My co2art dual stage regulator doesn't hold the working pressure steady for very long.  over time it slowly drops to approx 10 psi at which point it holds there.  Is this because I have no real restrictions due to the cerges reactor?  or is something wrong with my reg?  Or is it a leak somewhere after the solenoid / needle valve?

My bubble counter goes dry pretty quick which makes me wonder what is going on.  I have done soapy spray test and haven't found anything.  I turned off the solenoid and once the pressure built up I shut the tank off and left it for 12 hours and both pressures didn't budge.

I don't know what to do but I feel like something is wrong.


----------



## Rahms (23 Jul 2015)

if you have your bubble counter upside down the water will be forced out.  You need to have air surrounding the outlet hole.  Working pressure seems weird- if CO2 is still coming out of your diffuser at 10psi then there is no reason it would maintain a higher pressure, but thats pretty low. I'd assume a leak. Contact CO2art they'll help


----------



## philipraposo1982 (23 Jul 2015)

What do you mean I need air surrounding the outlet hole?


----------



## Marcel G (23 Jul 2015)

In my experience it's quite normal that your working pressure drops during the first few days if you adjust the flow rate or after you mount the CO2 regulator on cylinder. It should stabilize (if you have no leakage).

As to the drying of you bubble counter, did you tried to use *glycerine *(glycerol) in it? Look at this video how the bubble counters work with the glycerine inside: .
The glycerine is more viscous and do not evaporate even under high temperatures. As a bonus, the bubbles will move very slowly in it.


----------



## Chris Jackson (23 Jul 2015)

I agree this is normal due to the low back pressure from pumping straight to a reactor. Lowering the pressure at the regulator should balance this with practice.

Water will also evaporate out of the bubble counter and glycerine is a great idea as an alternative. I have tried vacuum pump oil (because I had some) with good result but this did also eventually evaporate over time.


----------



## philipraposo1982 (23 Jul 2015)

Marcel G is suggesting that it is normal for the first few days of adjustment but seems to think it should not be the case otherwise.

Chris, you are saying its normal based on the low back pressure due to the huge reactor I have.  I tend to agree with this but wasn't sure if my logic was correct.

So maybe I dont have a leak at all then?  Maybe 10psi is the max amount of back pressure I can get from the reactor?  Is there a test I could do to confirm this?
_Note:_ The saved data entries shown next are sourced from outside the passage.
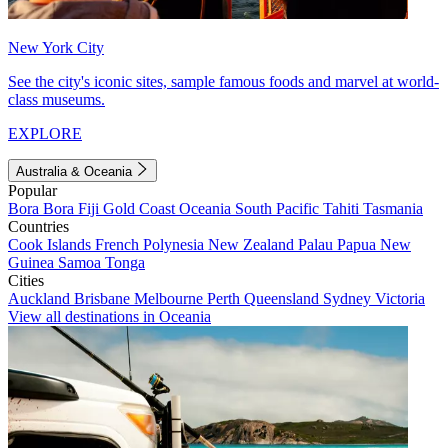
New York City
See the city's iconic sites, sample famous foods and marvel at world-
class museums.
EXPLORE
Australia & Oceania
Popular
Bora Bora
Fiji
Gold Coast
Oceania
South Pacific
Tahiti
Tasmania
Countries
Cook Islands
French Polynesia
New Zealand
Palau
Papua New
Guinea
Samoa
Tonga
Cities
Auckland
Brisbane
Melbourne
Perth
Queensland
Sydney
Victoria
View all destinations in Oceania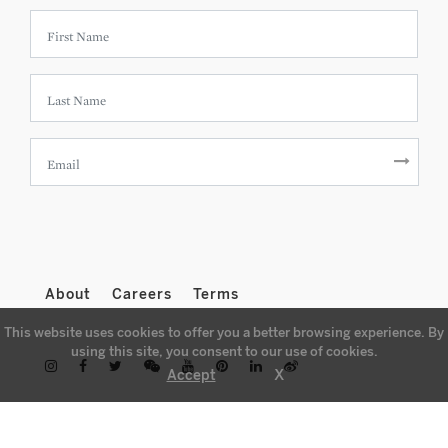
About
Careers
Terms
This website uses cookies to offer you a better browsing experience. By
using this site, you consent to our use of cookies.
X
Accept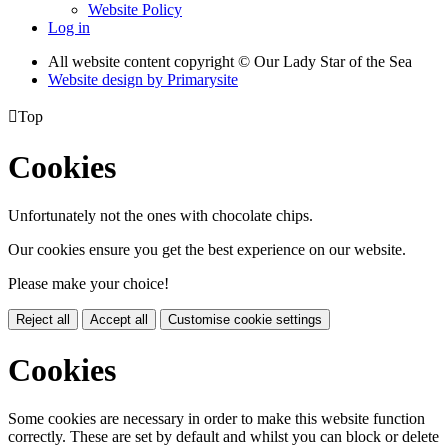
Website Policy
Log in
All website content copyright © Our Lady Star of the Sea
Website design by
Primarysite

Top
Cookies
Unfortunately not the ones with chocolate chips.
Our cookies ensure you get the best experience on our website.
Please make your choice!
Reject all
Accept all
Customise cookie settings
Cookies
Some cookies are necessary in order to make this website function
correctly. These are set by default and whilst you can block or delete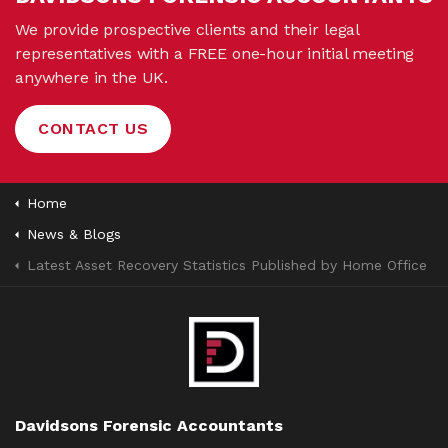
We provide prospective clients and their legal
representatives with a FREE one-hour initial meeting
anywhere in the UK.
CONTACT US
Home
News & Blogs
Latest Asset Recovery Statistics Published by Home Office
Davidsons Forensic Accountants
Does this mean anyone with a cerges reactor setup similar to mine would have to have a lower working pressure?


----------



## Chris Jackson (23 Jul 2015)

Well I use an cerges style reactor as well. I don't have a CO2 art regulator so I'm not sure exactly how that is balanced but imagine it is similar to mine. When my solenoid is off there is a slight pressure build up (this shows on the gauge). When CO2 comes on there is a quick burst of CO2 bubbles before everything settles down to normal and the needle on the gauge drops a bit.

In the photo below the top gauge covers the gas in the cylinder and the lower one is the output pressure which is adjusted by the control knob. This is a very old Dennerle regulator designed for low pressure operation (They only had bubble ladder reactors then) but it did work fine with an atomiser when I tried that but I had to wind the regulator knob right in to get sufficient pressure.  I start setting it up by adjusting the pressure with the solenoid open (so there is normal back pressure) and with the needle valve open as well. Then it's a question of balancing the needle valve resistance and the regulator pressures so that there is little to no increase when the solenoid is closed if that makes any sense?


----------



## X3NiTH (23 Jul 2015)

Try tightening the connections up from the regulator to the needle valve, mine did this except it fluctuated rather than held a lower pressure. The second gauge shows the pressure that is user set and should remain static all the way up to the needle valve, from a flow setting of 50psi I get a rise to 60psi when the solenoid closes, this is normal, dropping to 10psi from 50psi over time after solenoid opens is not normal. If you have set 50psi as working pressure that's what the needle valve should be receiving if the pressure is lower then there's a leak before the needle valve.

The only other occasion I have seen this when its not the regulator is if I haven't opened the co2 bottle tap enough that the regulator only runs on an initial squirt of co2 to move the first gauge to show bottle pressure but not enough to maintain flow, in this instance the first gauge pressure dropped before the second gauge followed in unison until empty, rectified by opening the bottle tap further.


----------



## Chris Jackson (23 Jul 2015)

Oh yes and another possibility that gave me similar issues once was a non return check valve not working and therefore allowing water to syphon partially back down the CO2 tube meaning a lot of pressure was needed to clear that at the start but once clear there was a big pressure drop.


----------



## philipraposo1982 (23 Jul 2015)

Hi x3nith,

So I understand, your saying that the working pressure is a result of the restriction of flow through the needle valve, right?

If that's true, then I guess it only makes sense that if I am experience a working pressure drop it would be due to a leak at the point where the needle valve seals off with the regulator.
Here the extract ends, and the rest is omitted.